Instructions for the task
Once the line containing "Už 8.vzpomínkovou svíč" is found, please set it down along with each following line, exactly, to the end of the material.

Material to process
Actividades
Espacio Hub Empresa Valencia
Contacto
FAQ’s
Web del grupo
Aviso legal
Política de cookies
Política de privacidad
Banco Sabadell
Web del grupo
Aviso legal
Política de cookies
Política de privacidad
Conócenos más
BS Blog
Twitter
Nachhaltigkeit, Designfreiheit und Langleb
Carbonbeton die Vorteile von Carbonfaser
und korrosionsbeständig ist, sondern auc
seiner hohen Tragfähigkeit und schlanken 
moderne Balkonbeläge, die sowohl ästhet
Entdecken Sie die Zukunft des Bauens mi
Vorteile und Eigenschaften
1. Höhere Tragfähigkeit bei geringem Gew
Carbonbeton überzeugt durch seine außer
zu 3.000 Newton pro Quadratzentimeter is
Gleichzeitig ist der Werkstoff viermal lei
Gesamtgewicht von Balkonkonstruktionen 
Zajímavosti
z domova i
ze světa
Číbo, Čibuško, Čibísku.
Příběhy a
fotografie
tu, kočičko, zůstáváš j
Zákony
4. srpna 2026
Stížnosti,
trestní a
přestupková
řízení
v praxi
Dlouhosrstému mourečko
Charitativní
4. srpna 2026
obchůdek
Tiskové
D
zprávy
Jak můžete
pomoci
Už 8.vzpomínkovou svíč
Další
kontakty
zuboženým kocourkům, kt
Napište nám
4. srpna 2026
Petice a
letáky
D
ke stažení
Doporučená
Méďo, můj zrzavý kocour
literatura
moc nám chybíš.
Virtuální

Result
Už 8.vzpomínkovou svíč
Další
kontakty
zuboženým kocourkům, kt
Napište nám
4. srpna 2026
Petice a
letáky
D
ke stažení
Doporučená
Méďo, můj zrzavý kocour
literatura
moc nám chybíš.
Virtuální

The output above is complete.